3. [bonus, 3pt] The split of a node Each node of a decision tree is a comparison on a feature against a threshold. To determine the feature and the threshold, a common practice is a grid search. Search over every feature, against a set of thresholds. In the end, pick the combination of feature and threshold that minimize the expectation of Gini impurity. The function to implement in this problem is grid_search_split_midpoint.
There are many ways to establish the thresholds. Here we use a common practice that for each feature, the thresholds are the mindpoints of any two consecutive values. For example, if the values on a feature is [5,4,2,1,3], then the thresholds are [1.5, 2.5, 3.5, 4.5].

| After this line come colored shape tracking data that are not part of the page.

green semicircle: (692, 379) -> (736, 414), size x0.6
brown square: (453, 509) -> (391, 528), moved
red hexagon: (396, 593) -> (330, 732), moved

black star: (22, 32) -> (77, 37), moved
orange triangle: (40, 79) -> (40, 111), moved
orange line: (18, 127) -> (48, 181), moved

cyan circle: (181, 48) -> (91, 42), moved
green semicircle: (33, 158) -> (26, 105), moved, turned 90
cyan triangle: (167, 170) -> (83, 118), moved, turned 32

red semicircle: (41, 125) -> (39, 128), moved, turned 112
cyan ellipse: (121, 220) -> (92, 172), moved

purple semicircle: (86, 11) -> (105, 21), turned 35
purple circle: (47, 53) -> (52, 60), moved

Note that because values on features differ (e.g., in feature 1, [1,2,3,4,5] and in feature 2, [0.1, 0.2, 0.9, 0.1, -0.8]]),
thresholds for features differ. To help you start, the thresholds for each feature are constructed in the function
grid_search_split_midpoint in hw3 already. So you can directly make use of the variable thresholds, each column of which corresponds to a feature dimension. The function shall return 3 variables:
a. grid: 2D numpy array, the expectations of Gini impurity. Each column corresponds to one feature and each row orresponds to a threshold. Note that each feature has its own thresholds. b. best_feature: int, the index of the column containing the minimal value in grid. c. best_threshold: float, the threshold of the best_feature that minimizes the value in grid.

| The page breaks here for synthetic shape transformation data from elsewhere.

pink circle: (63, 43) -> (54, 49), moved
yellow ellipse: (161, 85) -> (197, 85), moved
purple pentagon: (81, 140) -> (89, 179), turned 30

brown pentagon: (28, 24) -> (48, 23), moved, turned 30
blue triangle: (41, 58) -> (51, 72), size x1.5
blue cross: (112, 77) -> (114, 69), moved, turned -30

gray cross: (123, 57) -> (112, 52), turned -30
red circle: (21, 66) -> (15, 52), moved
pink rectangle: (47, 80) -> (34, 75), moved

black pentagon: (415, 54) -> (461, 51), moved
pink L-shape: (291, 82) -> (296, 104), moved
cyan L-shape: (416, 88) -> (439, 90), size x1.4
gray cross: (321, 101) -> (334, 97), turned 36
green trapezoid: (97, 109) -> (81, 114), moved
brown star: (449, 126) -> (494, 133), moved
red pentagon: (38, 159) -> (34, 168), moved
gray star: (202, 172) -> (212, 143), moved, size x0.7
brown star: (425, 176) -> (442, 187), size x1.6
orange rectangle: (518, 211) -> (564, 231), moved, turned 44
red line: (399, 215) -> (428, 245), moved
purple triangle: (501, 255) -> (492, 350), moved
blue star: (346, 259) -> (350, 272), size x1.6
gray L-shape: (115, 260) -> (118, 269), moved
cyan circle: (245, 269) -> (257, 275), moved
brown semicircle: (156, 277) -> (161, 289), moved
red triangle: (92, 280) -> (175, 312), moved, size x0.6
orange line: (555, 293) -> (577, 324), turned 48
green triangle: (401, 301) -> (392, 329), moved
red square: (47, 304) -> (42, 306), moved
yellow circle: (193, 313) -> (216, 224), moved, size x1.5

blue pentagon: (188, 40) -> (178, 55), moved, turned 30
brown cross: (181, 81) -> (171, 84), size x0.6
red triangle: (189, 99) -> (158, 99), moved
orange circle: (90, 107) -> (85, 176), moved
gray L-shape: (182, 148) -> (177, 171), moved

Given the grid, to find the corresponding threshold index and feature index, use Numpy's argmin and unravel_index. Something like this:
python3 (best_threshold_index, best_feature_index) = numpy.unravel_index(numpy.argmin(grid, axis=None), grid.shape)
Then convert the threshold index into actual threshold value.

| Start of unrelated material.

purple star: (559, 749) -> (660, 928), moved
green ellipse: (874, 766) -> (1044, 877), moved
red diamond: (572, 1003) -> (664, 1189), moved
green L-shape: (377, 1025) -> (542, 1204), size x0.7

How to test your submission
Test cases for all functions are provided in doctest. You can visually compare the outputs of your functions. Or you can run the hw3.py script as python3 hw3.py in a system command shell or %run hw3.py in a Jupyter hub cell. If you see no error, then all your functions are correct.
Hints for programming:
1. Instead of for-loops, take advantage of numpy's array-wise operations. For example,
python3 numpy.array([1,2,3,4]) > 3 returns an array containing the comparison result between every element of the array against the threshold 3: array([False, False, False, True])
2. You can logical_and two arrays to find elements satisfying both conditions (instead of using for-loops to check both conditions over elements):
python3 numpy.logical_and( numpy.array([1,2,3,4]) > 2, numpy.array([+1,-1,+1,-1]) == +1 ) shall return array([False, False, True, False])
There are many other logic operations in Numpy. Click here to see.
3. You can sum over a Boolean array to count how many elemens are True or False.
python3 sum(numpy.array([True, False, True])) shall return 2.
How to submit
For hand computation part, upload one PDF file. For programming part, upload your edited hw3.py. Do NOT delete contents in the template for programming. Besure that in your submitted hw3.py, you include only module importing and function definitions above the if __name__ == "__main__": line.